A lot of people ask me this. Capturing screenshots isn't very hard, it's just a feature of Windows that many people have never discovered, and it's pretty handy if you're a programmer. The way I capture screenshots is by running the program and simply pressing the 'Print Screen' button on my keyboard. This automatically copies the screen onto the Windows clipboard (you must be running Windows to do this). Then you can paste it in any ol' graphics editor and do your worst. Here are some tips to improve the quality of your screenshots:
- When you take screenshots of DOS programs, it usually looks bet to have them in full screen mode instead of a MS-DOS window. Pressing alt+enter makes the DOS window take up the full screen.
- If you only want to take a shot of the current (highlighted) window, hold down alt when you press print screen.

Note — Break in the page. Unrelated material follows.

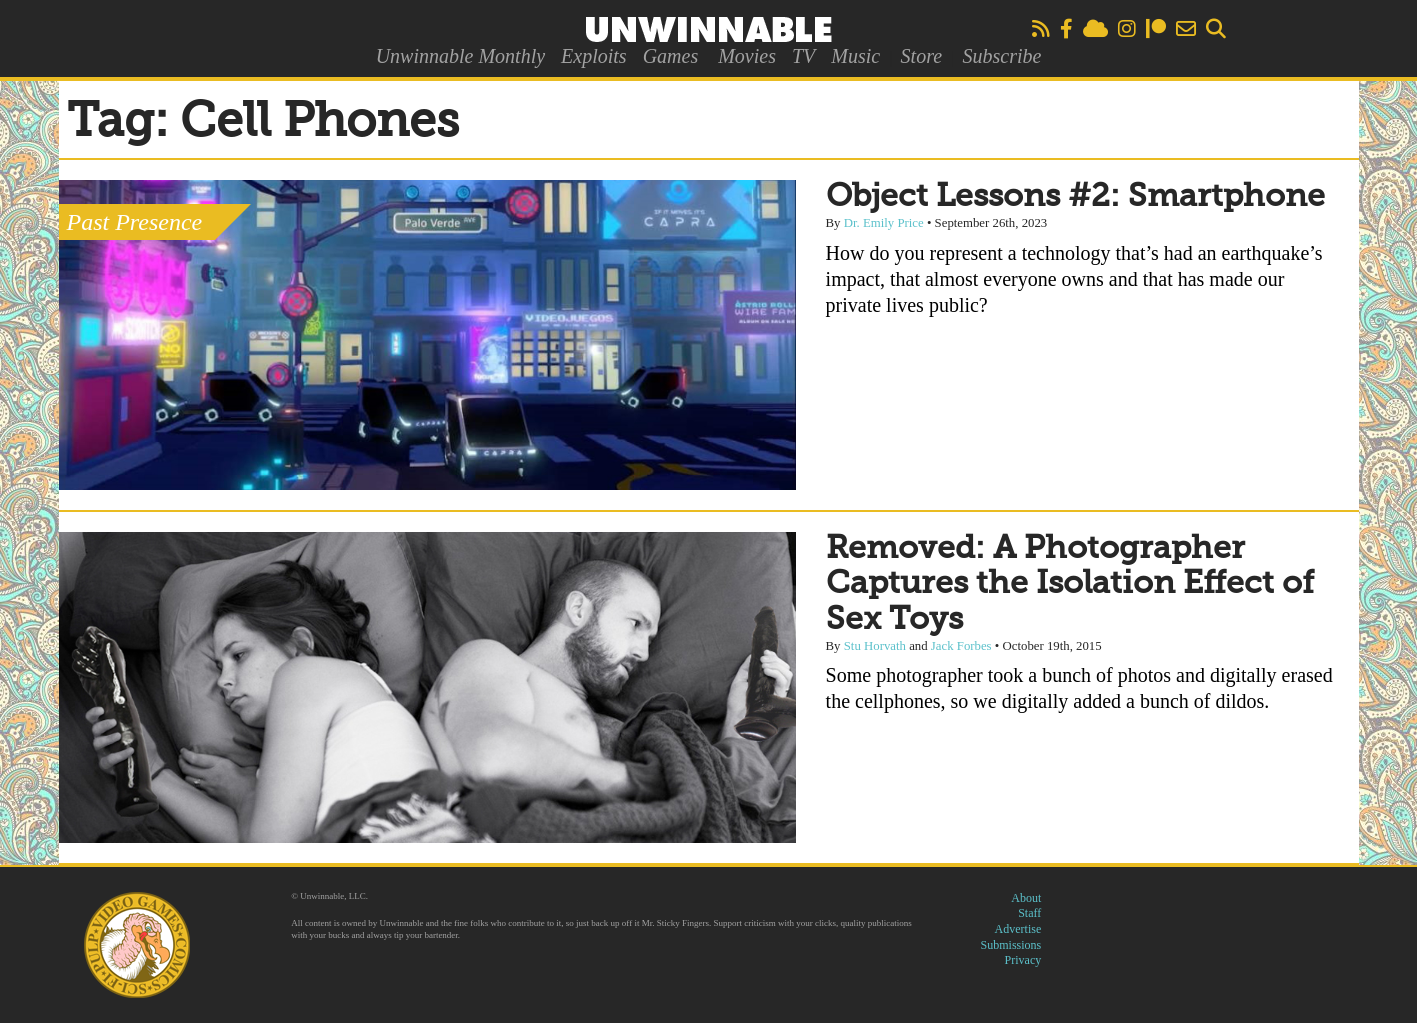  Describe the element at coordinates (460, 56) in the screenshot. I see `Unwinnable Monthly` at that location.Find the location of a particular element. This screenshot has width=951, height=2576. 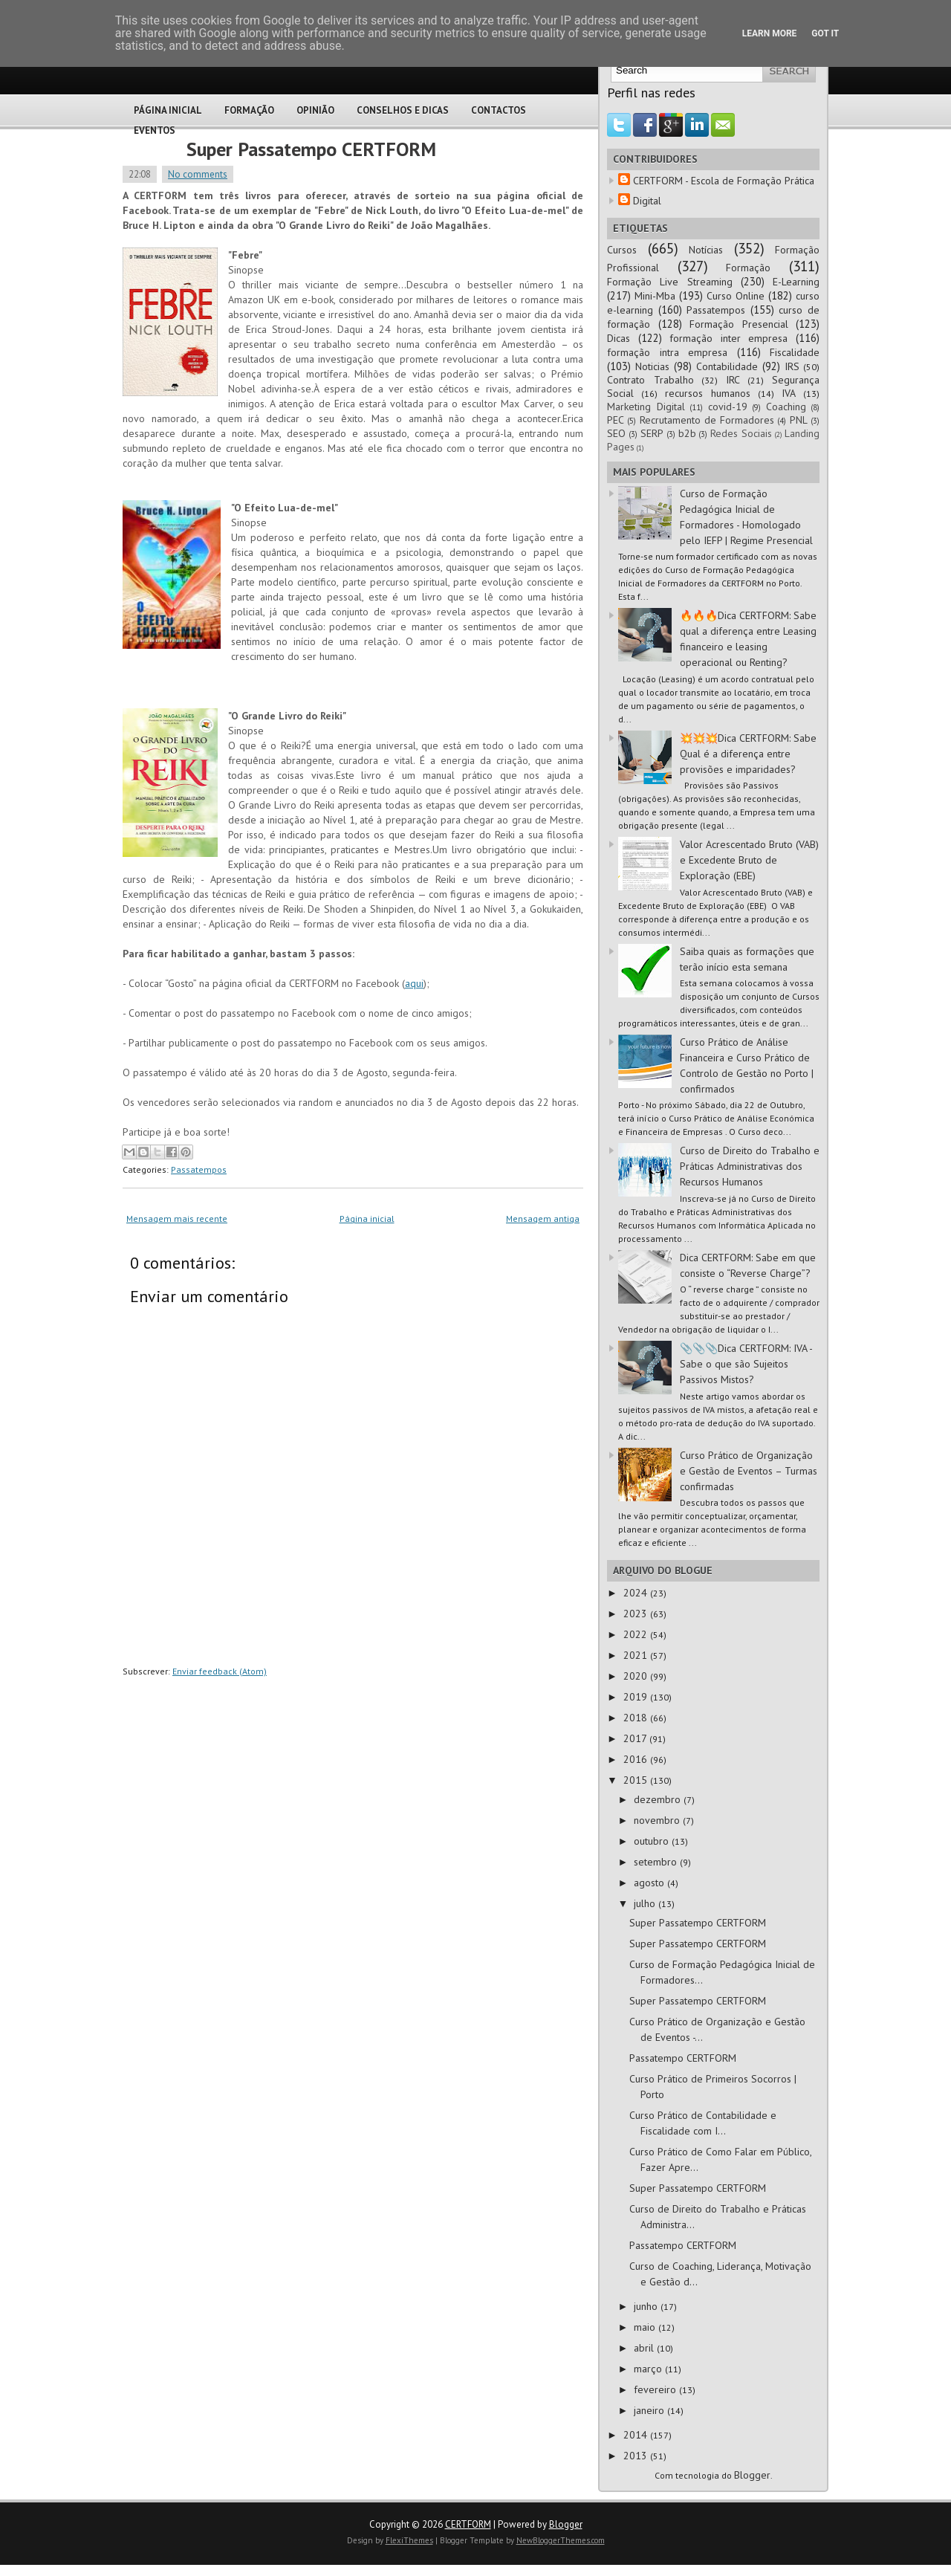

This will copy an image of only the current window onto the clipboard.
- If the program is text-only, and you're running it in full screen DOS mode, instead of copying the screen as graphics, the screen is copied as text. In cases like this, capture the current window. You can crop off the Window if you want. This may make the text a bit distorted, though.
- To take more than one snapshot without having to run the program multiple times, use the Windows buttons on your keyboard to go back and forth, or press alt+enter to do this. Paste the image, and then go back to the DOS window for another screenshot. Note: In order for DOS to be able to start the program up again where it left off, it must be in a lower resolution, or a text resolution. Windows can not restore 640*480 or higher resolution MS-DOS windows.
- Always decrease the color depth in screenshots to the lowest amount of colors possible without losing quality. It's also generally a smart idea to resize pictures to their actual pixel size.
- You should always save QB screenshots as .gifs or similar formats. BMP files are good because no quality is lost when you save the file, but they also take up a ton of space. JPEGs aren't good because they blur pixels together, and make the picture look bad. Besides, they take up more space than .GIFs. You're aiming for the best quality for as little space as possible. (Usually.)
Why are the scores so high?
That's a good question. I guess it's because I'm too nice. Sometimes my ratings are based on effort rather than actually how good it is. Sometimes I add a point or two to the rating so that the score is more like what I think it's worth. That's because I'm an easy reviewer. If you submitted your first newbie program for review, you better hope that an easy reviewer like me reviews it.
On the other hand, there are people that really criticize the programs and rate the games lower than I do. It's perfectly fine to be a harder reviewer. It's the reviewer's opinion. Sometimes I (or you) may not agree with the opinion, but that's just the way it goes.
What's up with that "FAV" icon? ()
This icon: is a little icon that I put by the link to reviews of games that I reccomend that you get. A lot of games are reviewed (I usually review games that I like -- that's why there are a lot of FAVs there). Those games are ones that deserve a download. The ones without a FAV icon can be good too, but it just means that I didn't really like the program that much.
All files here are here by the author's permission, either direct permission, or by permission through read me files, his/her site, etc. The review on this site are meant to give an accurate description of what a file does before a person downloads it. Any damage that these files do to your computer is neither Pete's QBASIC Site's fault or the fault of the person(s) who made the program. None of these files are meant to hurt your computer, but if one does, don't blame us.